A wide variety of flora can be found around the summit. Besides the dominant Artemisia tridentata (big sage) and Purshia tridentata (bitterbrush) noteworthy large plants include Juniperus occidentalis (western juniper), Pinus jeffreyi (Jeffrey pine), Cercocarpus ledifolius (curl leaf mountain mahogany), Amelanchier (service berry uncertain species) and Populus tremuloides (quaking aspen). Amelanchier and Populus tremuloides display bright yellow colors in the fall, attracting photographers. Many of these are exceptionally large and old for the species, with junipers up to 1500 years old (verbal revision of 1172 age of DGS-19 from Scotty Strachan), juniper snags up to 2200 years old (in tree ring lab at University of Nevada, Reno), Jeffreys over 400 years old having been verified (core sample taken and dated by Scotty Strachan, unpublished data). Too many other species are present in less conspicuous numbers to enumerate. Small wildflowers are abundant in the spring.

==Fauna==
The area west of the Devil's Gate is designated as a deer migration zone by the Mono County Planning commission. The Rocky Mountain mule deer cross US-395 near the pass regularly and there are deer crossing signs to warn drivers of the hazard. Numerous other animals have been spotted in the area around the pass including American badger, black bear, chipmunk, cougar, coyote, rabbit, rubber boa, sage grouse, and vole. Numerous song birds are present during the warmer months. Ravens and hawks can be seen flying overhead.

==History and land use==
John C. Fremont crossed the pass in Jan 1844. His party was surveying the western boundary of the Nevada Basin but due to cold weather they were forced to search for a route across the Sierra Nevada and the warmth of California's central valley. Due to difficult terrain and deep snow (weather estimates indicate snowfall was significantly below normal at the time), he was forced to abandon his cannon on Jan 29, 1844 after crossing the pass (from Fremont's log). It is unclear if the cannon has ever been found.
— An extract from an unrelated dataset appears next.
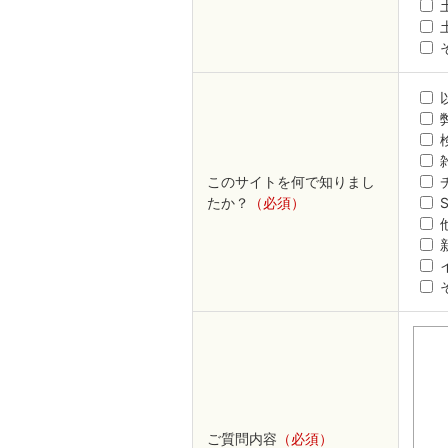
このサイトを何で知りまし
たか？
（必須）
ご質問内容
（必須）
The Mono County museum has on display what is claimed to be the cannon carriage, which was found a few miles away in 2011-2012.
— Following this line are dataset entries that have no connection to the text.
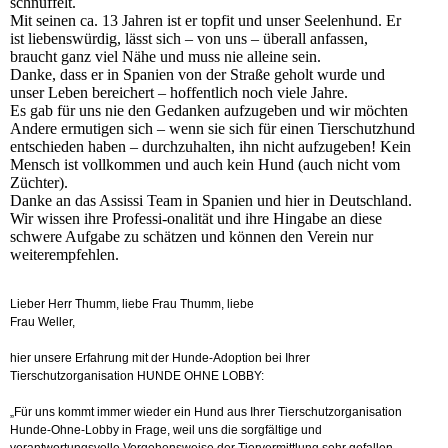
schnüffelt.
Mit seinen ca. 13 Jahren ist er topfit und unser Seelenhund. Er
ist liebenswürdig, lässt sich – von uns – überall anfassen,
braucht ganz viel Nähe und muss nie alleine sein.
Danke, dass er in Spanien von der Straße geholt wurde und
unser Leben bereichert – hoffentlich noch viele Jahre.
Es gab für uns nie den Gedanken aufzugeben und wir möchten
Andere ermutigen sich – wenn sie sich für einen Tierschutzhund
entschieden haben – durchzuhalten, ihn nicht aufzugeben! Kein
Mensch ist vollkommen und auch kein Hund (auch nicht vom
Züchter).
Danke an das Assissi Team in Spanien und hier in Deutschland.
Wir wissen ihre Professi-onalität und ihre Hingabe an diese
schwere Aufgabe zu schätzen und können den Verein nur
weiterempfehlen.
Lieber Herr Thumm, liebe Frau Thumm, liebe
Frau Weller,
hier unsere Erfahrung mit der Hunde-Adoption bei Ihrer
Tierschutzorganisation HUNDE OHNE LOBBY:
„Für uns kommt immer wieder ein Hund aus Ihrer Tierschutzorganisation
Hunde-Ohne-Lobby in Frage, weil uns die sorgfältige und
Various commercial activities have been attempted along the pass. Enough water to power a mill was noted by William H. Brewer in his journal entry for July 15, 1863.
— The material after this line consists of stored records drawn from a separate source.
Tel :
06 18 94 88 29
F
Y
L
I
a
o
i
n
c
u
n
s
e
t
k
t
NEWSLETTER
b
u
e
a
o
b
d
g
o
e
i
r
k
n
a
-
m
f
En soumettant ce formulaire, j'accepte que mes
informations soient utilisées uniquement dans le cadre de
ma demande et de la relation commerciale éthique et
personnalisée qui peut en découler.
The remnants of a steam powered machine (probably a saw mill) can be found on private property near the gate along Saw Mill Creek (identified by the property owner and viewed by the editor).

A stage stop and resort at Fales Hot spring 2 miles to the west was operated from about 1877 through 1952. In 1952 the main building was burned in a Butane filling accident. A newer resort was constructed in 1954 using the insurance money but most of it was subsequently torn down. The still standing restaurant has been converted into a private residence (verbal communication between editor and owner of the property). The gasoline station next to the resort remained open until at least the 1970s and was torn down around 1990.
A small ski run was operated at Swaugger Creek, 4 miles to the east of the pass, in the 1930s. The Devil's Gate pack station catering to deer hunters was operated at the pass by the Virginia Lakes Pack Outfit from 1981 until 1999 (verbal communication to the editor from the Virginia Lakes Pack Outfit owner, 2013). Currently much of the private land is used as pasture (west side of pass) or for private homes (east side of pass).